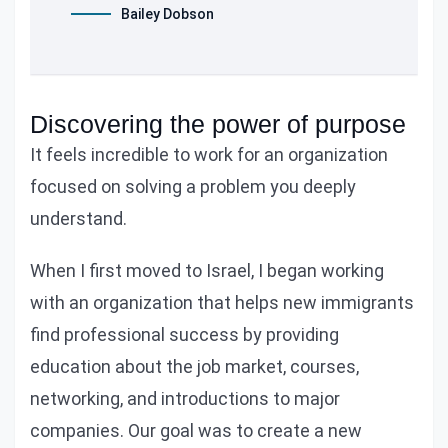
Bailey Dobson
Discovering the power of purpose
It feels incredible to work for an organization
focused on solving a problem you deeply
understand.
When I first moved to Israel, I began working
with an organization that helps new immigrants
find professional success by providing
education about the job market, courses,
networking, and introductions to major
companies. Our goal was to create a new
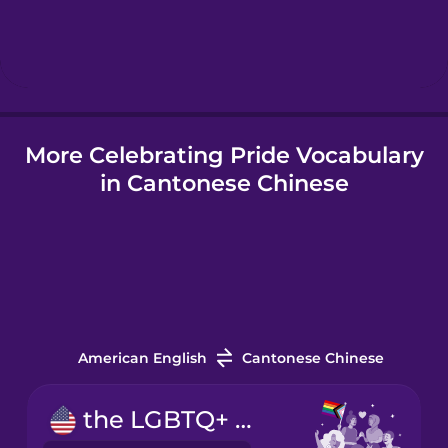
Hebrew
Hindi
More Celebrating Pride Vocabulary
Hungarian
in Cantonese Chinese
Icelandic
Indonesian
Italian
American English
Cantonese Chinese
Japanese
the LGBTQ+ community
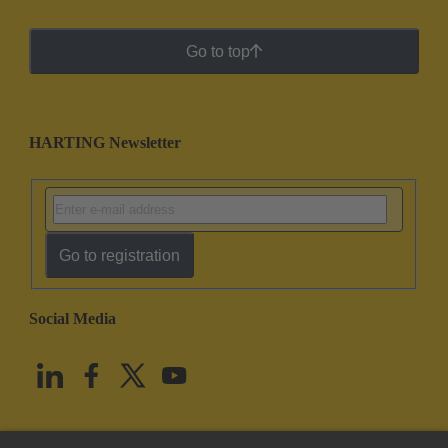
Go to top
HARTING Newsletter
Go to registration
Social Media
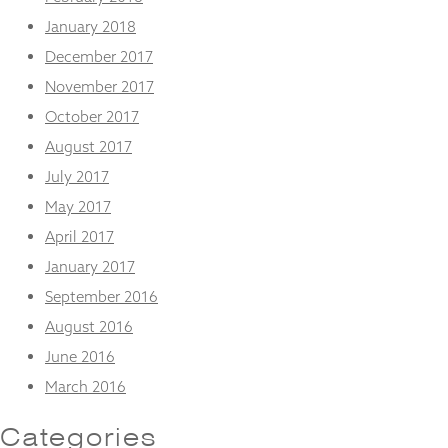
January 2018
December 2017
November 2017
October 2017
August 2017
July 2017
May 2017
April 2017
January 2017
September 2016
August 2016
June 2016
March 2016
Categories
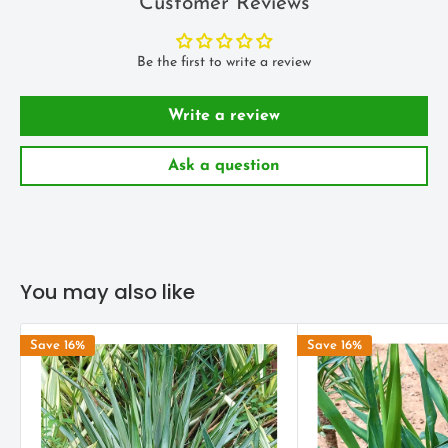
Customer Reviews
number of years, similar sweet smelling white bell flowers you
see on outdoor Yucca's may appear.
Be the first to write a review
ENVIRONMENT
Write a review
The
Yucca
plant will be quite happy with as much sun as you can
give it. Indoors a South facing window would be the first choice.
Ask a question
Less bright conditions will slow growth considerably (which may
be an advantage) however very shady and dark spots must be
avoided to maintain a healthy looking plant.
Water Yucca liberally during warmer months of the year, once a
You may also like
week or more. The soil should dry out a little between watering's.
In Winter a lot less water is required.
Save 16%
Save 16%
LANDSCAPE USES
It is an excellent plant for garden rockery settings, desert type
landscapes, patios and botanical gardens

============================================================

▶ [What you should do] Only the pictures are to be dropped; return everything else in the listing exactly.

▶ [Exercise answer]
Bailey Dobson
Discovering the power of purpose
It feels incredible to work for an organization
focused on solving a problem you deeply
understand.
When I first moved to Israel, I began working
with an organization that helps new immigrants
find professional success by providing
education about the job market, courses,
networking, and introductions to major
companies. Our goal was to create a new
Hebrew
Hindi
More Celebrating Pride Vocabulary
Hungarian
in Cantonese Chinese
Icelandic
Indonesian
Italian
American English
Cantonese Chinese
Japanese
the LGBTQ+ community
Go to top
HARTING Newsletter
Go to registration
Social Media
January 2018
December 2017
November 2017
October 2017
August 2017
July 2017
May 2017
April 2017
January 2017
September 2016
August 2016
June 2016
March 2016
Categories
Customer Reviews
number of years, similar sweet smelling white bell flowers you
see on outdoor Yucca's may appear.
Be the first to write a review
ENVIRONMENT
Write a review
The
Yucca
plant will be quite happy with as much sun as you can
give it. Indoors a South facing window would be the first choice.
Ask a question
Less bright conditions will slow growth considerably (which may
be an advantage) however very shady and dark spots must be
avoided to maintain a healthy looking plant.
Water Yucca liberally during warmer months of the year, once a
You may also like
week or more. The soil should dry out a little between watering's.
In Winter a lot less water is required.
Save 16%
Save 16%
LANDSCAPE USES
It is an excellent plant for garden rockery settings, desert type
landscapes, patios and botanical gardens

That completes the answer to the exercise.